Chapter 7 bankruptcy allows eligible debtors to discharge their debt in three to four months. This type of bankruptcy is limited to people without the ability to repay their debts. Ability to repay creditors is determined using a form called the Means Test.
The first part of the Means Test calculates income using the average income for the last six months. If the debtor has below-median income based upon where they live and their household size, they automatically qualify for relief under Chapter 7 of The Bankruptcy Code. Debtors with above-median income must calculate their disoposable income by adding up allowed deductions and subtracting the total deductions from their income. If disposable income on the Means Test is below a certain amount they will qualify for Chapter 7 bankruptcy.

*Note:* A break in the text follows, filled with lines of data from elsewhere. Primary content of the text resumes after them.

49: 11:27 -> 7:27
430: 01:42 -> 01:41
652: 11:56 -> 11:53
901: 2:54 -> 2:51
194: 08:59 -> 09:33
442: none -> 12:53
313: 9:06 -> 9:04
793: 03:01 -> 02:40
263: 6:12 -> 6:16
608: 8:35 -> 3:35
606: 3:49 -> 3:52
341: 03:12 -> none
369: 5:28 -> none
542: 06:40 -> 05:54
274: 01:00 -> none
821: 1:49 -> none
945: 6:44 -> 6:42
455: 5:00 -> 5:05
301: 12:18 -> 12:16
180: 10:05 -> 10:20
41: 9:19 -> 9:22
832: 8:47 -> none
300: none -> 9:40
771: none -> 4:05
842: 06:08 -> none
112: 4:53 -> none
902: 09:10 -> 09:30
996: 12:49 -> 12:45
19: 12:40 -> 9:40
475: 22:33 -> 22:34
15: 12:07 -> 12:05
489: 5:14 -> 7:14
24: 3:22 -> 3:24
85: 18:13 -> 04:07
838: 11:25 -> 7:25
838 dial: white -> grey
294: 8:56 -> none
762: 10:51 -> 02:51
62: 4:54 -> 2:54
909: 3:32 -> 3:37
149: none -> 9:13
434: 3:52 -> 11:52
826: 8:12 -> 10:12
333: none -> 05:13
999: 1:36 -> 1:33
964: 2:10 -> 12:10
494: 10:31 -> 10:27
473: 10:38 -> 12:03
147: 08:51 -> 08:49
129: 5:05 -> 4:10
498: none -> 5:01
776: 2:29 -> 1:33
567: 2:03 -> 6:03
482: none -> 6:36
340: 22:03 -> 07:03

Chapter 7 bankruptcy is sometimes referred to as a "liquidation case." Debtors list all of their assets and then apply exemptions to protect their assets. Exemptions are laws that protect property from creditors. If the debtor has assets that cannot be protected by exemptions then the trustee may seize the assets, sell them, and pay the proceeds to the creditors listed in the case. The exemptions available to a debtor vary greatly depending on the state in which the case is filed. In Texas, for example, debtors are able to use either Federal or Texas state exemptions. The exemptions in Texas are very good and as a result most debtors receive a discharge without losing any of their property.
The Chapter 7 bankruptcy process usually lasts three to four months. At the end of the case the debtor receives an order discharging their debt. The discharge order has the effect of permanently preventing creditors from collecting dischargeable debt listed in the bankruptcy petition.